Intelligent Scheduling Algorithm for Dynamic Heterogeneous Network Traffic Based on Deep Reinforcement Learning
摘要
With the rapid development of technologies such as 5G and the Internet of Things, dynamic heterogeneous networks have become a key network architecture to support diversified services with their characteristics of coexistence of multiple types of nodes and integration of multiple access technologies. However, the dynamic and heterogeneous nature of network traffic and the differences in quality of service (QoS) requirements make it difficult for traditional traffic scheduling methods to achieve efficient resource allocation and traffic balancing, which in turn causes problems such as network congestion and transmission delay. To this end, this paper proposes an intelligent scheduling algorithm for dynamic heterogeneous network traffic based on deep reinforcement learning. The algorithm constructs a deep neural network model, takes network status information as input, and outputs the optimal traffic scheduling strategy; it uses the reinforcement learning mechanism to iteratively optimize the strategy with the goal of maximizing network throughput and minimizing latency.
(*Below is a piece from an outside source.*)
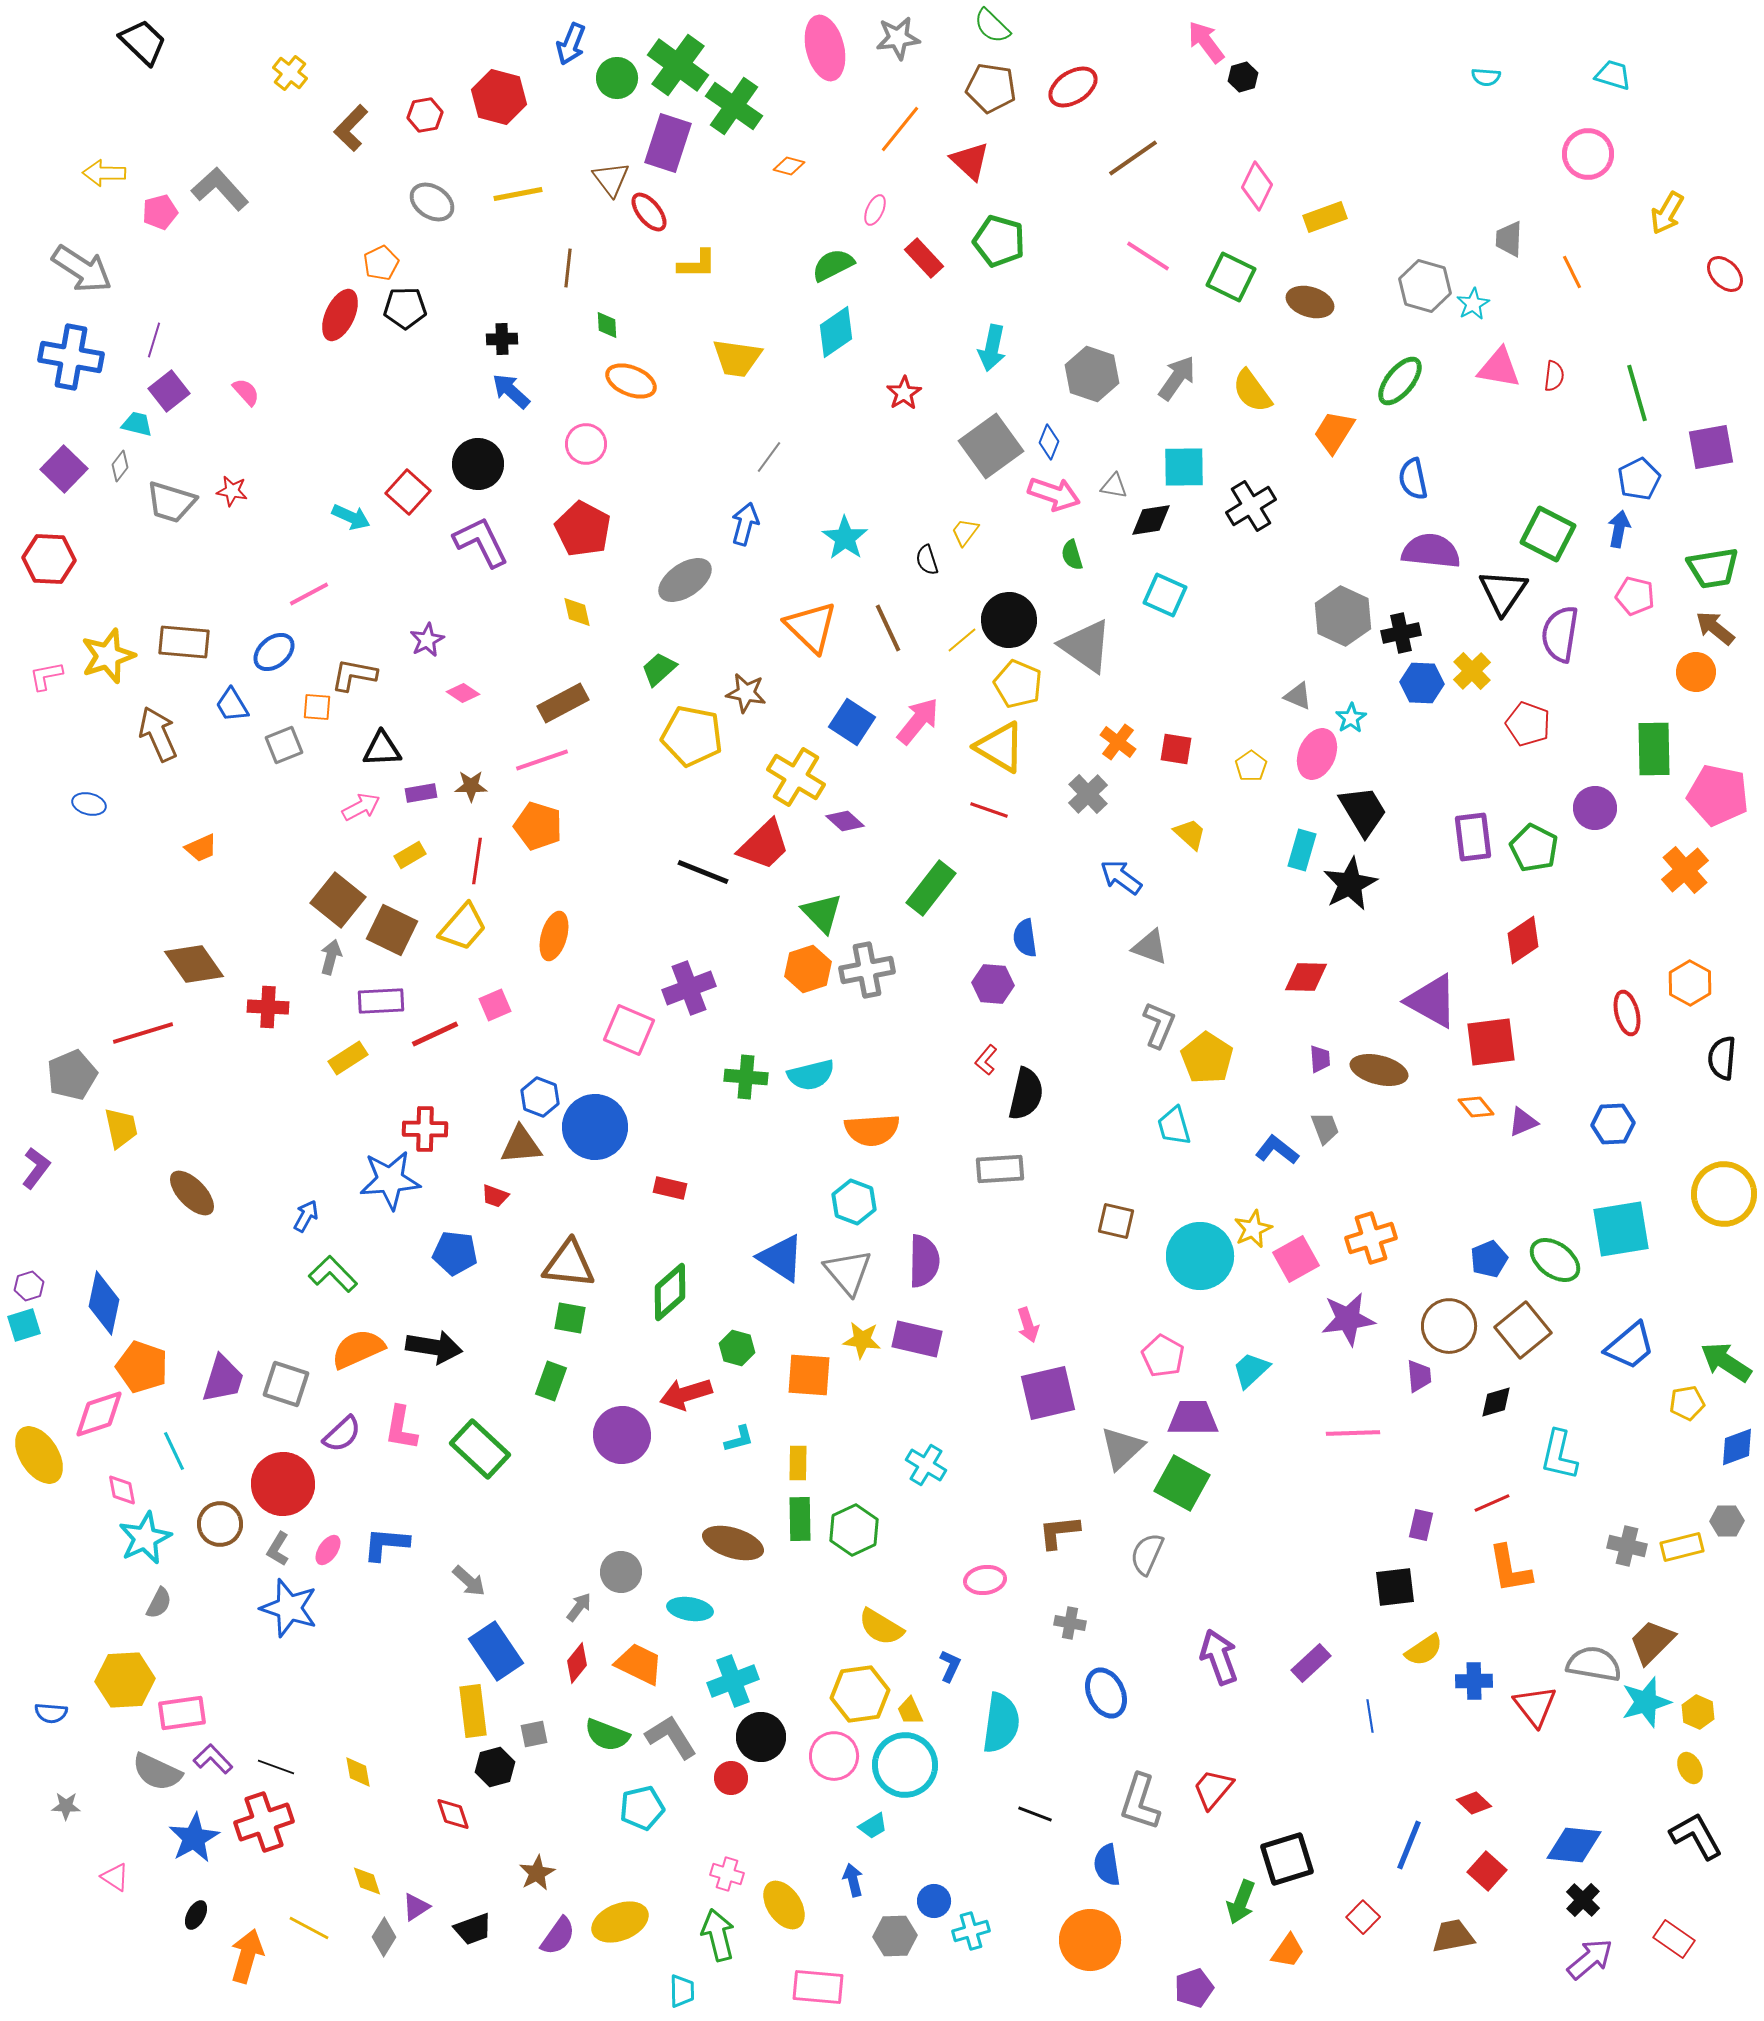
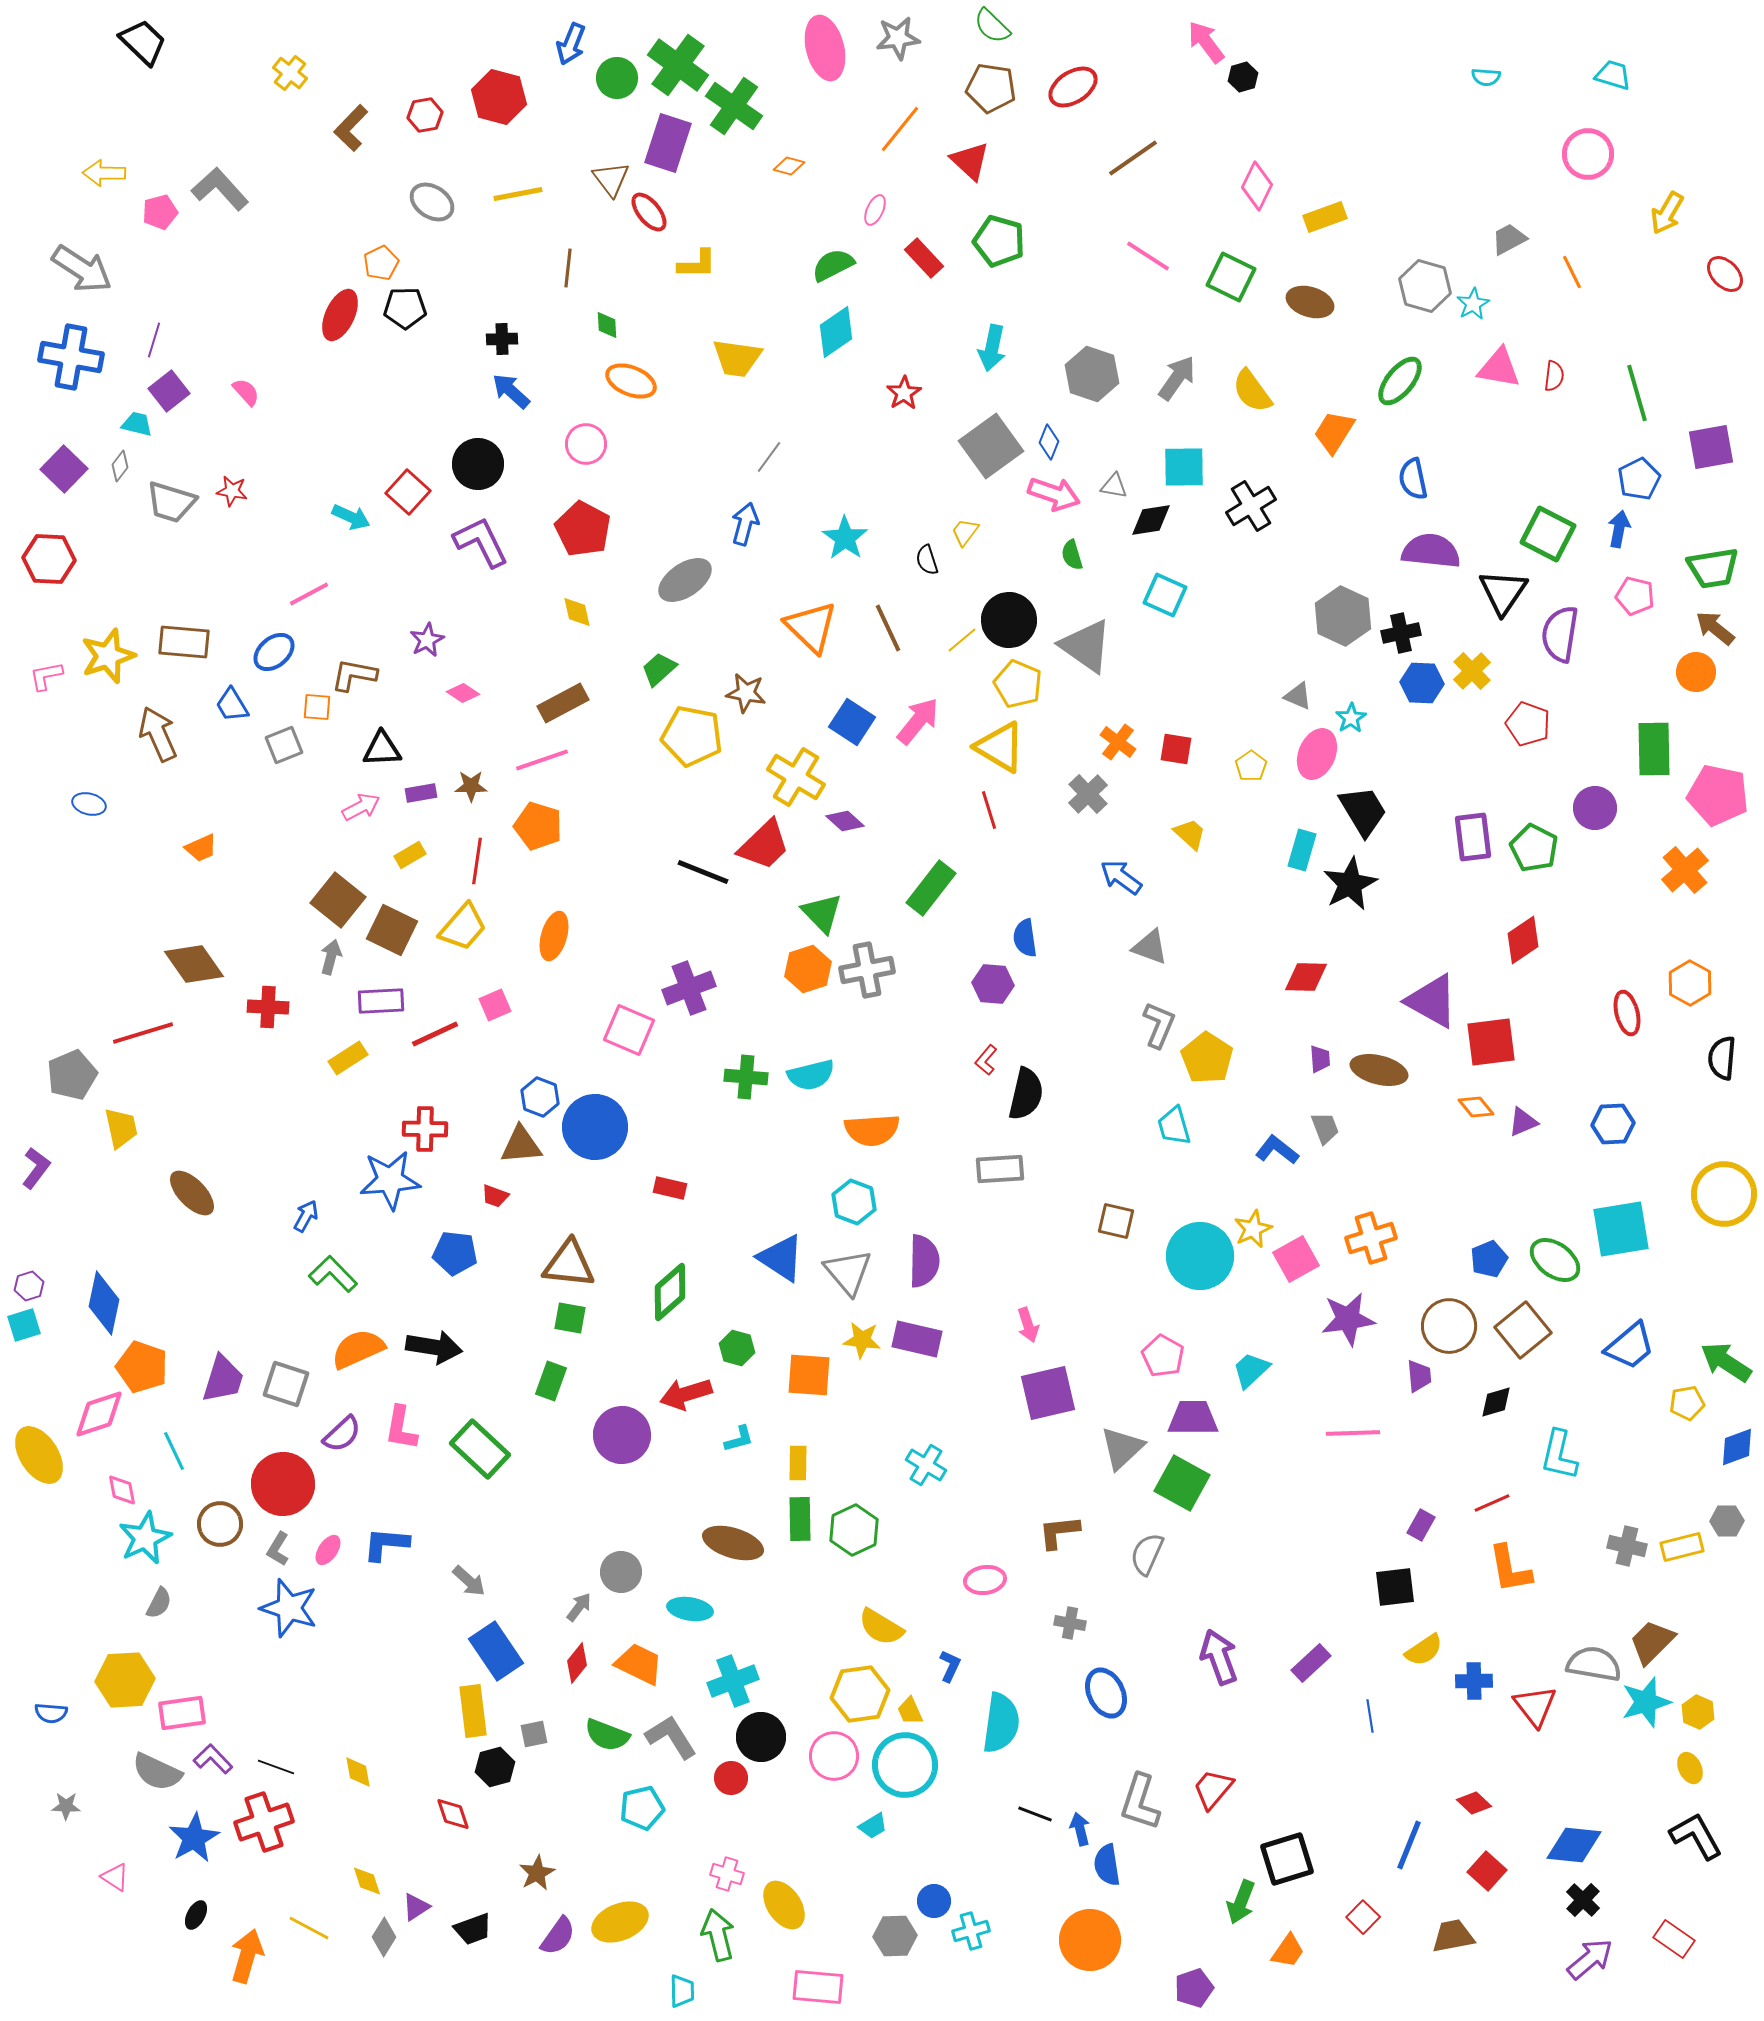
gray trapezoid at (1509, 239): rotated 60 degrees clockwise
red line at (989, 810): rotated 54 degrees clockwise
purple rectangle at (1421, 1525): rotated 16 degrees clockwise
blue arrow at (853, 1880): moved 227 px right, 51 px up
Experimental results show that in dynamic heterogeneous network tests, DRL-Scheduler shows significant performance advantages: the network throughput in low/medium/high load scenarios is increased by 3.0%, 7.1%, and 15.7% respectively compared with the SPF algorithm, especially in a high-load environment where SPF reaches its processing limit, it still achieves a 16.7% bandwidth utilization optimization. For latency-sensitive services, the algorithm reduces the end-to-end latency of real-time video streaming in high-load scenarios from 175 to 82 ms (a decrease of 53.1%), and file transfer latency from 280 to 195 ms (an improvement of 30.4%), while reducing the packet loss rate from 0.8 to 0.15%. In the test of dynamic adjustment of burst traffic, DRL-Scheduler only takes 120 ms to complete policy reconstruction, showing millisecond-level response capability compared to the rigid routing mechanism of SPF.